Share this Job

Software Engineer - Spark DB backend

Date: May 11, 2023

Location: Pune, MH, IN

Company: Houghton Mifflin Harcourt

Software Engineer – Spark and Database for the HMH Reporting Platform

HMH Software Engineering
HMH Software Engineering provides cutting edge, individualized learning experiences to millions of
students across the United States. We are as driven by this mission as we are by continuously
improving ourselves and the way we work. Our offices are high energy, collaborative beehives of
activity where work is centered on small, autonomous teams that build great software. We trust each
other, hold ourselves and our teammates accountable for results, and improve student outcomes with
each release.


At HMH we constantly experiment with new approaches and novel ways of solving problems. We
often succeed and sometimes stumble — either way we learn and move forward with more confidence
than we had the day before. We are as passionate about new technologies and engineering
craftsmanship as we are about transforming the EdTech industry itself.
If this sounds like you let’s talk.


The Opportunity – Software Spark and Database Developer for HMH Reporting
Software Engineers personify the notion of constant improvement as they work with their team to
build software that delivers on our mission to improve student outcomes. You’re not afraid to try new
things even if they don’t work out as expected.
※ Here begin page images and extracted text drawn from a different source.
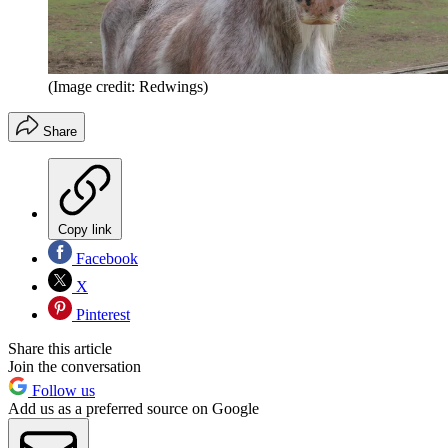
(Image credit: Redwings)
Share
Copy link
Facebook
X
Pinterest
Share this article
Join the conversation
Follow us
Add us as a preferred source on Google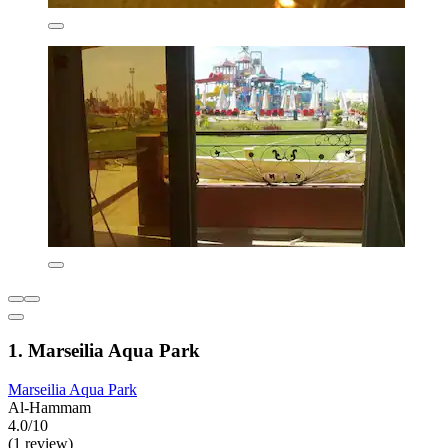
1. Marseilia Aqua Park
Marseilia Aqua Park
Al-Hammam
4.0/10
(1 review)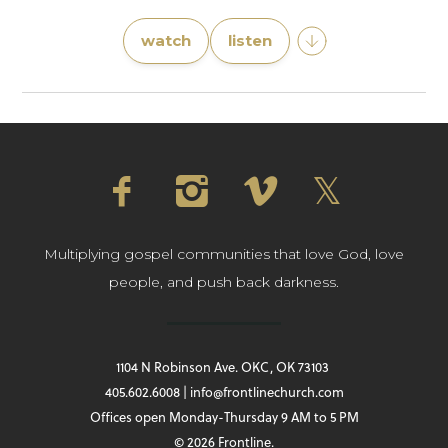
watch
listen
Multiplying gospel communities that love God, love
people, and push back darkness.
1104 N Robinson Ave. OKC, OK 73103
405.602.6008 | info@frontlinechurch.com
Offices open Monday-Thursday 9 AM to 5 PM
© 2026 Frontline.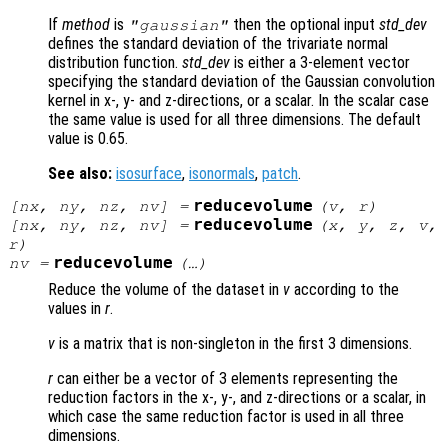
If
method
is
then the optional input
std_dev
"gaussian"
defines the standard deviation of the trivariate normal
distribution function.
std_dev
is either a 3-element vector
specifying the standard deviation of the Gaussian convolution
kernel in x-, y- and z-directions, or a scalar. In the scalar case
the same value is used for all three dimensions. The default
value is 0.65.
See also:
isosurface
,
isonormals
,
patch
.
reducevolume
[
nx
,
ny
,
nz
,
nv
] =
(
v
,
r
)
reducevolume
[
nx
,
ny
,
nz
,
nv
] =
(
x
,
y
,
z
,
v
,
r
)
reducevolume
nv
=
(…)
Reduce the volume of the dataset in
v
according to the
values in
r
.
v
is a matrix that is non-singleton in the first 3 dimensions.
r
can either be a vector of 3 elements representing the
reduction factors in the x-, y-, and z-directions or a scalar, in
which case the same reduction factor is used in all three
dimensions.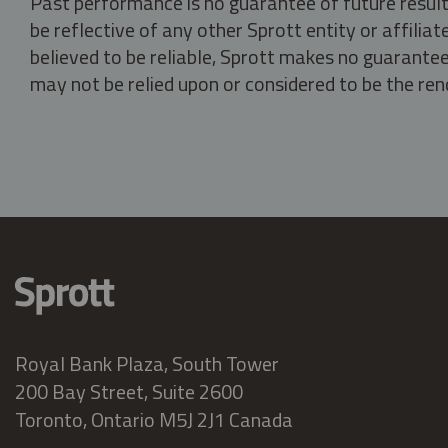
Past performance is no guarantee of future result
be reflective of any other Sprott entity or affili
believed to be reliable, Sprott makes no guarantee 
may not be relied upon or considered to be the rend
Royal Bank Plaza, South Tower
200 Bay Street, Suite 2600
Toronto, Ontario M5J 2J1 Canada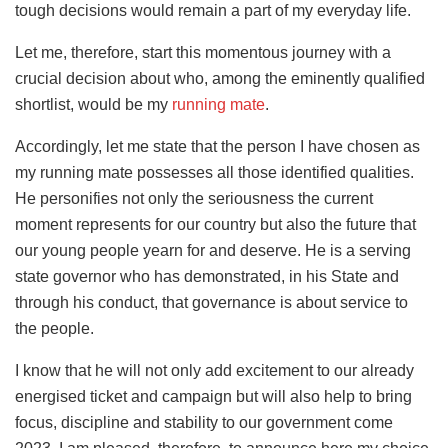
tough decisions would remain a part of my everyday life.
Let me, therefore, start this momentous journey with a
crucial decision about who, among the eminently qualified
shortlist, would be my
running mate
.
Accordingly, let me state that the person I have chosen as
my running mate possesses all those identified qualities.
He personifies not only the seriousness the current
moment represents for our country but also the future that
our young people yearn for and deserve. He is a serving
state governor who has demonstrated, in his State and
through his conduct, that governance is about service to
the people.
I know that he will not only add excitement to our already
energised ticket and campaign but will also help to bring
focus, discipline and stability to our government come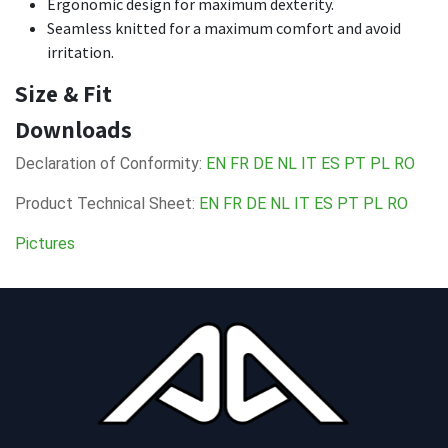
Ergonomic design for maximum dexterity.
Seamless knitted for a maximum comfort and avoid
irritation.
Size & Fit
Downloads
Declaration of Conformity:
EN
FR
DE
NL
IT
ES
PT
PL
RO
Product Technical Sheet:
EN
FR
DE
NL
IT
ES
PT
PL
RO
Pictures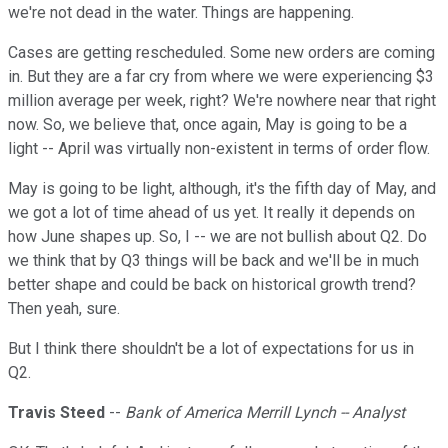
we're not dead in the water. Things are happening.
Cases are getting rescheduled. Some new orders are coming
in. But they are a far cry from where we were experiencing $3
million average per week, right? We're nowhere near that right
now. So, we believe that, once again, May is going to be a
light -- April was virtually non-existent in terms of order flow.
May is going to be light, although, it's the fifth day of May, and
we got a lot of time ahead of us yet. It really it depends on
how June shapes up. So, I -- we are not bullish about Q2. Do
we think that by Q3 things will be back and we'll be in much
better shape and could be back on historical growth trend?
Then yeah, sure.
But I think there shouldn't be a lot of expectations for us in
Q2.
Travis Steed
--
Bank of America Merrill Lynch -- Analyst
You are independent, self-directed, high energy and as
eager to contribute to your team as you are to progress on your own path to software
craftsmanship. You’ll thrive working in a fast-paced, low friction environment where you are exposed
to a wide range of cutting-edge technologies.

Reporting Platform:
You will be working on the Reporting Platform that is part of the HMH Educational Online/Digital
Learning Platform using cutting-edge technologies. The Reporting team builds highly scalable and
available platform. The platform is built using Microservices Architecture, Java microservices backend,
REACT JavaScript UI Frontend, REST APIs, AWS RDS Postgres Database, AWS Cloud technologies, AWS
Kafka, AWS Kinesis, Spark with Scala, Kubernetes or Mesos orchestration, Apache Airflow scheduler,
DataDog for logging/monitoring/alerting, Concourse CI or Jenkins, Maven etc.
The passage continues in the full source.